• **PROBLEM STATEMENT**:
Scan the material for the word "Pizza" and copy each line where it occurs.
--- --- ---
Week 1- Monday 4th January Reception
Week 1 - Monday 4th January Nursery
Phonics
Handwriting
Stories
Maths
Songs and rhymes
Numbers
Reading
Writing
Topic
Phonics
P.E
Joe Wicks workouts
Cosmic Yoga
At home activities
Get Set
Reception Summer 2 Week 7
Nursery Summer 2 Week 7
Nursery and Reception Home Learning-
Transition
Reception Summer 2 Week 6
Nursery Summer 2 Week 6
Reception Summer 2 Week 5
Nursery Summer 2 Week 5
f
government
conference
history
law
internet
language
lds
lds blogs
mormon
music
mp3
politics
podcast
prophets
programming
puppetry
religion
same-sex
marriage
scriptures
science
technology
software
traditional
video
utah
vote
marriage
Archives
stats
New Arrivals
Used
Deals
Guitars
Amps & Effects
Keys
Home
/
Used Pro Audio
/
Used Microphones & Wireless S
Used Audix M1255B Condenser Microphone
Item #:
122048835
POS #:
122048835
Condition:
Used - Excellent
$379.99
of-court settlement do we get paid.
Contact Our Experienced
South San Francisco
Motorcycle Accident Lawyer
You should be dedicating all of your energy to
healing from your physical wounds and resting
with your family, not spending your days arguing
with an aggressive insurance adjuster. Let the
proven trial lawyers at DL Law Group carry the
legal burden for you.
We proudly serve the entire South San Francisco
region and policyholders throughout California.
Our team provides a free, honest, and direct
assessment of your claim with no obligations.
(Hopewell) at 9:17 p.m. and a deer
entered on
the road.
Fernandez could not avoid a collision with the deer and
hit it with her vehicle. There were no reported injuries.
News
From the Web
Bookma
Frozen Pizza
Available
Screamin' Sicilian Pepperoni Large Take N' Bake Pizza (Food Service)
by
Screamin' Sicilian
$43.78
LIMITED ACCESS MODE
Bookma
--- --- ---
• **RESPONSE TO THE EXERCISE**:
Frozen Pizza
Screamin' Sicilian Pepperoni Large Take N' Bake Pizza (Food Service)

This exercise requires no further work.